Plan sponsors of defined contribution qualified plans may need to issue one or more annual notices to participants before the end of each plan year. Failure to issue a required annual notice can have significant consequences. For example, if a plan sponsor forgets to issue the annual 401(k) safe harbor notice, the plan could lose its safe harbor status and be forced to limit (or refund) contributions by highly compensated employees.
This advisory serves as a reminder of the multiple yearend notices that defined contribution plans must issue to participants. These notices must be distributed within a reasonable period of time, typically 30 days, prior to the start of the plan year.
The following table provides a list of the content and deadlines for the most common notices that plan sponsors may need to distribute. It includes:
- Traditional Safe Harbor 401(k) Notice
- Qualified Automatic Contribution Arrangements for a Safe Harbor 401(k) Notice
- Eligible Automatic Contribution Arrangement Notice
- Qualified Default Investment Alternative Notice (QDIA)
- Non-Safe Harbor Automatic Contribution Arrangement Notice
Click here to view table
- The IRS has generally taken the position that mid-year changes to any plan feature described in a plan’s annual safe harbor notice may cause the plan to violate the 401(k) safe harbor requirements. The IRS has provided specific exceptions for the addition of a Roth 401(k) feature and certain changes to hardship distribution procedures (see Announcement 2007-59). Plan sponsors may not be able to make any other changes to plan features that were previously described in the annual safe harbor notice (e.g., changes to the plan’s vesting schedule). The IRS’s reasoning is that the notice may cause the participants to rely on the information contained in the notice, and thus mid-year changes would harm the participants. We hope the IRS clarifies its position in the future, but in the meantime, it may be helpful to include a disclaimer in the notice specifically stating which plan provisions described in the notice may be amended mid-year, so as not to turn your notice into an unnecessary promise.

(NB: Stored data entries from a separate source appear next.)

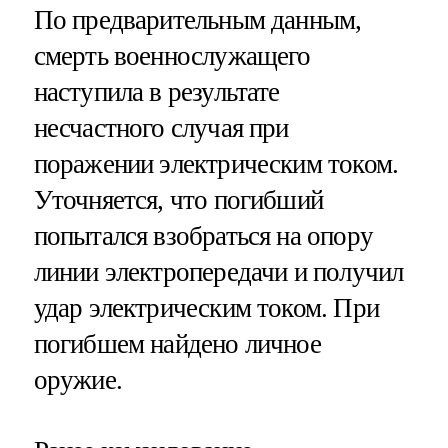
По предварительным данным,
смерть военнослужащего
наступила в результате
несчастного случая при
поражении электрическим током​​​.
Уточняется, что погибший
попытался взобраться на опору
линии электропередачи и получил
удар электрическим током. При
погибшем найдено личное
оружие.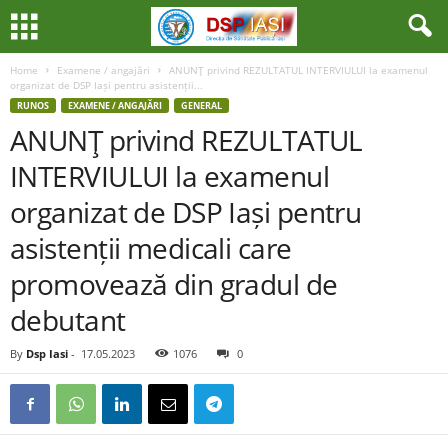
Home
Examene / angajări
ANUNŢ privind REZULTATUL INTERVIULUI la examenul
organizat de DSP Iași pentru asistenții...
RUNOS
EXAMENE / ANGAJĂRI
GENERAL
ANUNŢ privind REZULTATUL
INTERVIULUI la examenul
organizat de DSP Iași pentru
asistenții medicali care
promovează din gradul de
debutant
By
Dsp Iasi
-
17.05.2023
1076
0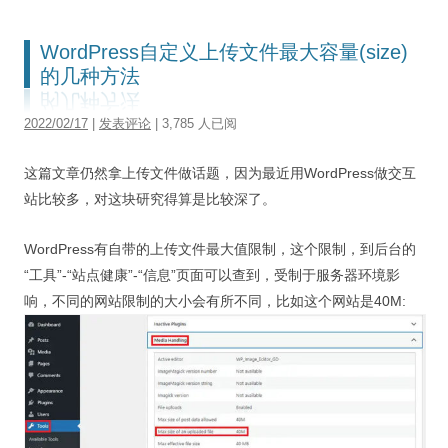
视觉/交互设计
WordPress自定义上传文件最大容量(size)
杂项研究
的几种方法
作品集
2022/02/17
|
发表评论
| 3,785 人已阅
关于本站
这篇文章仍然拿上传文件做话题，因为最近用WordPress做交互
站比较多，对这块研究得算是比较深了。
WordPress有自带的上传文件最大值限制，这个限制，到后台的
“工具”-“站点健康”-“信息”页面可以查到，受制于服务器环境影
响，不同的网站限制的大小会有所不同，比如这个网站是40M: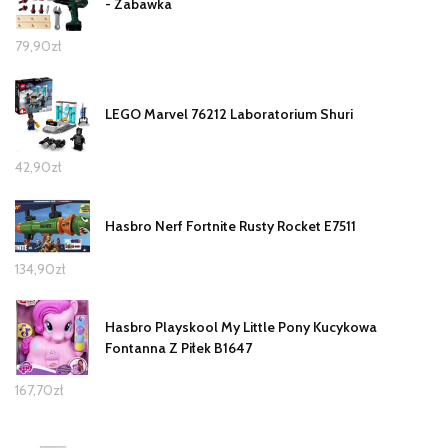
- Zabawka
79,90
zł
LEGO Marvel 76212 Laboratorium Shuri
42,90
zł
Hasbro Nerf Fortnite Rusty Rocket E7511
134,90
zł
Hasbro Playskool My Little Pony Kucykowa
Fontanna Z Piłek B1647
167,70
zł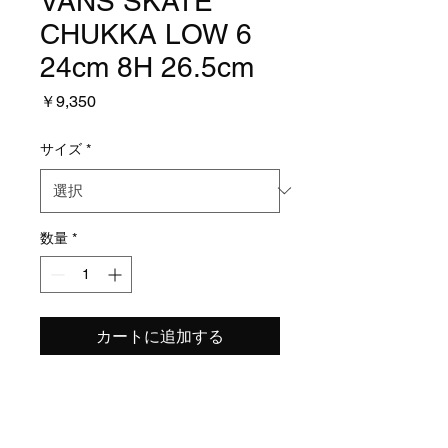
VANS SKATE
CHUKKA LOW 6
24cm 8H 26.5cm
価
￥9,350
格
サイズ
*
数量
*
カートに追加する
調子良さそうです。当然いい
ソール入ってます。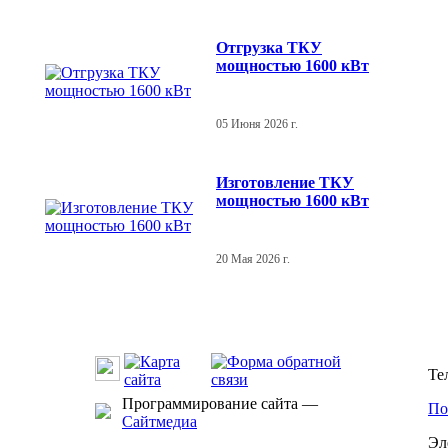
Отгрузка ТКУ
мощностью 1600 кВт
05 Июня 2026 г.
Изготовление ТКУ
мощностью 1600 кВт
20 Мая 2026 г.
Те
Программирование сайта —
По
Сайтмедиа
Эл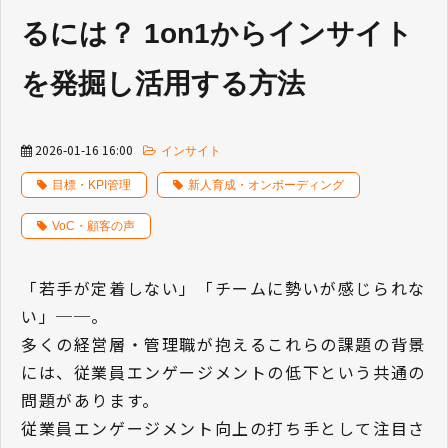
るには？ 1on1からインサイト
を発掘し活用する方法
2026-01-16 16:00
インサイト
目標・KPI管理
新人育成・オンボーディング
VoC・顧客の声
「若手が定着しない」「チームに勢いが感じられな
い」──。
多くの経営層・管理職が抱えるこれらの課題の背景
には、従業員エンゲージメントの低下という共通の
問題があります。
従業員エンゲージメント向上の打ち手として注目さ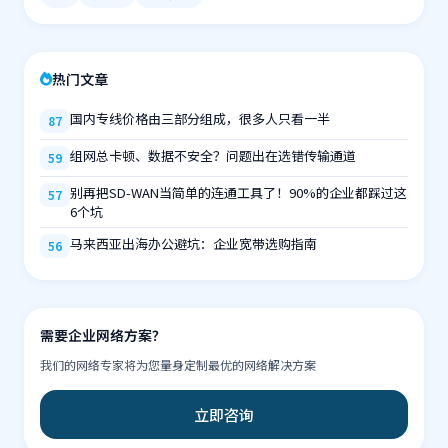
热门文章
国内专线价格由三部分组成，很多人只看一半
87
组网总卡顿、数据不安全？问题出在选错传输通道
59
别再把SD-WAN当简单的连通工具了！90%的企业都踩过这
57
6个坑
马来西亚出海办公避坑：企业宽带选购指南
56
需要企业网络方案？
我们的网络专家将为您量身定制最优的网络解决方案
立即咨询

- Plan sponsors can combine multiple notices in a single notice.
- These notices may also require distribution during the plan year to newly eligible participants or rehired participants.
- Sponsors of defined contribution plans may also have other notices they must provide participants, such as diversification notices (ERISA Section 101(m); IRC Section 401(a)(35)) and quarterly or annual participant statements (ERISA Section 105(a)).